Während sich beide Formen der Progenie äußerlich betrachtet durch unterschiedliche Symptome bemerkbar machen, zeigen beide im Inneren des Mundraumes im Grunde dieselben Merkmale: In vielen Fällen ist der Oberkiefer nur schmal ausgebildet, während der Unterkiefer vergleichsweise breit erscheint. Weil der Oberkiefer zu klein ist, kann sich das Gebiss oft nicht vollständig ausbilden, da den Zähnen kein ausreichender Platz für eine gesunde Entwicklung zur Verfügung steht. Die Zähne stehen dort eng.
Weil im Unterkiefer dagegen mehr Platz zur Verfügung steht, als die Zähne eigentlich bräuchten, lassen sich in diesem Bereich häufig Lücken zwischen den Zähnen beobachten. In Ruhelage befindet sich die Zunge bei vielen Betroffenen unten und nach vorne gerichtet. Weil die Nasenatmung durch die Progenie beeinträchtigt wird, atmen die Patienten vielfach durch den Mund.
Bei geschlossenem Gebiss lässt sich ein sogenannter Mesialbiss feststellen, bei dem der Oberkiefer hinter dem Unterkiefer liegt. Dieser hat für die Betroffenen unangenehme Folgen. Es handelt sich hierbei nicht nur um ein kosmetisches Problem, das vor allem beim Lächeln zu bemerken ist. Viele der Betroffenen leiden auch darunter, dass sie die Nahrung nicht richtig kauen können.
In nicht wenigen Fällen lässt sich nicht nur der Mesialbiss, also ein umgekehrter frontaler Überbiss feststellen. Vielmehr wird häufig der komplette Oberkiefer vom Unterkiefer umfasst.
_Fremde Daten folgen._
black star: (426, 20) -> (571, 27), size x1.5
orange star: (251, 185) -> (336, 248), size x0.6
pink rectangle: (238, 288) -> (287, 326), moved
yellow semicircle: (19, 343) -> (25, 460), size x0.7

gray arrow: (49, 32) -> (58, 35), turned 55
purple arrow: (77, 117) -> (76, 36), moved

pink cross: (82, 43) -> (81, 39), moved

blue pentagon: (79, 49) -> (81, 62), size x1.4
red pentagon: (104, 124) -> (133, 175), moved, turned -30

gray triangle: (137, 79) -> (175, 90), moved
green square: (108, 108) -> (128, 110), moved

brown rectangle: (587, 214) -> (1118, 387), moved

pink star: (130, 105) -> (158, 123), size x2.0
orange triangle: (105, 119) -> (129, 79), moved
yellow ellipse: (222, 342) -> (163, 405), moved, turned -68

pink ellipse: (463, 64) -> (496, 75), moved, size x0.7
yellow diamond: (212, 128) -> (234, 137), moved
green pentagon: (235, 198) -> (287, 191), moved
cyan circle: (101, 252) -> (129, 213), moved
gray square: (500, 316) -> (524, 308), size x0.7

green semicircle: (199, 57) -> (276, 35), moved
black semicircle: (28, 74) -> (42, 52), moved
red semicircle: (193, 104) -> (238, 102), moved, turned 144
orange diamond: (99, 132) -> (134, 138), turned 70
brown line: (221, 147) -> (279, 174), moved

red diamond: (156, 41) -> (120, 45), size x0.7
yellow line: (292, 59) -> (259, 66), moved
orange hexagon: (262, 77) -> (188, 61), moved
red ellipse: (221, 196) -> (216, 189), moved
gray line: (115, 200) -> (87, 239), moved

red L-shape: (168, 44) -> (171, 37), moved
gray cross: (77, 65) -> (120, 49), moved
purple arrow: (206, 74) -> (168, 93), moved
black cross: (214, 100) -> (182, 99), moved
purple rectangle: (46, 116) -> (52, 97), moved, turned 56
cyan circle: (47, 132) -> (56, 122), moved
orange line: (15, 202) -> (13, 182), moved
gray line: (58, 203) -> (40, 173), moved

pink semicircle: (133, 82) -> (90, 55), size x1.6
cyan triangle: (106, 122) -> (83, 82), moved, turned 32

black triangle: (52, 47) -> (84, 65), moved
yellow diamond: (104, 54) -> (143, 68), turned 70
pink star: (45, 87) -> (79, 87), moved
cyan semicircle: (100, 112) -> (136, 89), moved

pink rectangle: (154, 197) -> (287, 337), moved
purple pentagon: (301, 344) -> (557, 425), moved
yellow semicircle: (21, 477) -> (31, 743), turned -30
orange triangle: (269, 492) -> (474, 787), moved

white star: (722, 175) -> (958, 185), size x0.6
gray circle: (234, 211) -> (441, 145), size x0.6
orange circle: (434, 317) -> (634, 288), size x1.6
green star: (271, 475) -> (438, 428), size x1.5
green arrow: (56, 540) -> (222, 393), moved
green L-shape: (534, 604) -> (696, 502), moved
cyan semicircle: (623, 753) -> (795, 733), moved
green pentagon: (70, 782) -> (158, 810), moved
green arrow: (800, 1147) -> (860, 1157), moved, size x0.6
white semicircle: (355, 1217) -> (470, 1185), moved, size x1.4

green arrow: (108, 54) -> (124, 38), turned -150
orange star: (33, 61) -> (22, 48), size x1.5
Die enge Zahnkeimlage im Oberkiefer lässt sich durch eine Röntgen-Übersichtsaufnahme, ein sogenanntes Orthopantomogramm, ebenso feststellen, wie die zu weite Zahnkeimlage im Unterkiefer. Bei der Röntgenaufnahme wird eine halbkreisförmige, zweidimensionale Aufnahme von Ober- und Unterkiefer gemacht. Neben den Zähnen werden auf der Aufnahme die angrenzenden Bereiche des Kiefers, die Kiefergelenke sowie die linke und rechte Kieferhöhle dargestellt. Weil der seitliche Bereich des Halses ebenso erfasst wird, kann durch diese Röntgenuntersuchung nebenbei festgestellt werden, ob an den großen Halsschlagadern Arterienverkalkungen vorliegen.
Besonders auffällig ist die nicht korrekte Zahnkeimlage im Bereich der zweiten Prämolaren- (Vormahlzahn-) sowie der Weisheitszahnkeime. Insgesamt wird die Fehlstellung von Ober- und Unterkiefer durch die Fernröntgenseiten-Aufnahme des Schädels eindrucksvoll dargestellt. Die gründliche Diagnostik, insbesondere die Frage, um welche Form der Progenie es sich handelt, ist die Grundvoraussetzung für die anschließende Therapie. Diese verfolgt das Ziel, den Platzmangel im Kiefer auszugleichen.
Die Vererbung spielt insofern für das Entstehen einer Progenie eine wesentliche Rolle, weil die Veranlagung dazu dominant vererbt wird. Damit sich die (echte) Progenie ausprägt, reichen die entsprechenden Gene von einem Elternteil. Die bekannteste Familie, deren Mitglieder massiv unter dieser Kieferfehlstellung gelitten haben, ist das Adelsgeschlecht der Habsburger. Nach ihnen wurde sogar das offensichtlichste äußere Merkmal, die dominante Unterlippe, als „Habsburger Lippe“ benannt.
Letzte Aktualisierung am 19.09.2019.